The Truth About LED and HPS Lighting for Indoor Growing

In recent years, light-emitting diodes, or LEDs for short, have carved out their place in the indoor lighting world — and given rise to a lot of questions. Can LEDs produce the same high-quality flower as high-pressure sodium (HPS) lamps? Will they save you money? And what are the drawbacks of LEDs that companies aren’t telling you?

HPS lights have long been the industry standard. And as the saying goes, “if it isn’t broken, don’t fix it.” It’s true; there’s nothing wrong with high-intensity discharge (HID) technologies like HPS. In fact, HID lamps might be best for your application and budget.

But, if you’re reading this, you’re probably ready to tap the benefits of LEDs — benefits which include increased efficiency, cost savings, higher light intensity, and a level of control over the lighting spectrum that’s impossible with HPS. Even better, LEDs can give you an overall healthier plant. So, let’s take a look at the two technologies to see which is right for you.

Comparing LEDs and HPS Lighting

Generalizations about LEDs — or HPS lamps, for that matter — lead to some bad conclusions. With horticultural lighting, it’s all too easy to make apples-to-oranges comparisons. That’s why many growers have had disappointing experiences with LEDs in the early years.

LEDs have varying efficiency ratings, depending on the product, and that dramatically affects how much light they’re producing. It’s the same with HPS. When we talk about HPS technologies in general, we gloss over important design elements like (1) the wattage of the fixture, (2) whether the lamp is single- or double-ended, and (3) whether the ballast is magnetic or electronic, etc.

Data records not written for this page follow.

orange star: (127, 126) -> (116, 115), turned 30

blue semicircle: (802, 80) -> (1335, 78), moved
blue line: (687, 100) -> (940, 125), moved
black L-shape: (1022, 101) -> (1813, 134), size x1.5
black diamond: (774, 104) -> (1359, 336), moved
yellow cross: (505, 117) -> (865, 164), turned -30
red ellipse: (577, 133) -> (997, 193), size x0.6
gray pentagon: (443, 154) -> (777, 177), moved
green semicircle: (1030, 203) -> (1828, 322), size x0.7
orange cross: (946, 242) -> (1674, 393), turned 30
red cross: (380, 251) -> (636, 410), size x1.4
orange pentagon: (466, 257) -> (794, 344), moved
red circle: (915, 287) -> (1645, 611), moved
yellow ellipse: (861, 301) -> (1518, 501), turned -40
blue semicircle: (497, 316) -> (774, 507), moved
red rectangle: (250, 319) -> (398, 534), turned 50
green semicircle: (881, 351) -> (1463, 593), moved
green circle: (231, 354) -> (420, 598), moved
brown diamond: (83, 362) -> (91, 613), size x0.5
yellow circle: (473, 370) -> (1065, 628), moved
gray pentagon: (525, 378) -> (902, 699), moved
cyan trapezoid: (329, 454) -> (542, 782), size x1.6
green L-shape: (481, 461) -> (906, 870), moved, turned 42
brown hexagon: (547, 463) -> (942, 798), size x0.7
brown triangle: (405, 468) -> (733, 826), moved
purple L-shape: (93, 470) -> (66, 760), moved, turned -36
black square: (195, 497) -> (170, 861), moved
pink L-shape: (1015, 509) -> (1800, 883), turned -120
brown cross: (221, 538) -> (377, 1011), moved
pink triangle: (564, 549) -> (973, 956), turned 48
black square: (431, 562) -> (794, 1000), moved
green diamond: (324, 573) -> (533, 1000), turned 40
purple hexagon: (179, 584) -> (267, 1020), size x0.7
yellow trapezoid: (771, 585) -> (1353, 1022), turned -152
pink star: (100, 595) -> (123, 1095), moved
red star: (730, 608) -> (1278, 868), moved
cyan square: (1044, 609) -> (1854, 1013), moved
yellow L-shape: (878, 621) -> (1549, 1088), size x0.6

For instance, an HPS fixture may achieve an efficiency of 1.7 µmol/joule if it’s a double-ended lamp with a 1000-watt electronic ballast. But a different, 400-watt HPS light with a magnetic ballast is a different story. The 400-watt will only score an efficiency rating in the 1.0-µmol/joule range. Essentially, we’re talking about different technologies and calling them both “HPS.”

LEDs are much the same. Though they’re generally more efficient than HPS (with some clocking 2.8 µmol/joule), some LEDs are less efficient than high-quality HPS fixtures, and they give you less light. You’ll find the LED fixtures vary in efficiency based on (1) the type of diodes, (2) the color composition of the spectrum, (3) the product’s overall quality, and other engineering factors. What’s more, even if the µmol/joule efficiency is high, an LED fixture may not have the spectrum to give your plants good morphology, as explained below.

You may also find some hidden inefficiencies lurking in the ballasts of HID fixtures. All too often, the µmol/joule rating on HPS products states the lamp efficiency, not the actual product efficiency. The lamp may perform well in a laboratory setting based on the wattage provided, but when the electrical loss of the ballast is factored in, the efficiency numbers begin to look very different. The reflector hood also decreases the stated efficiency of an HPS fixture.

In truth, efficiency goes beyond electrical consumption. Well-engineered lighting products will provide you with better harvest outcomes for several reasons. For instance, when you give your plants a balanced, fine-tuned spectrum, you can expect an increase in secondary metabolites and larger crops of denser flowers. And electrical efficiency means lower heat, which creates a cascade of cost-reductions due to reduced HVAC use, fewer circulating fans, and easier pest management.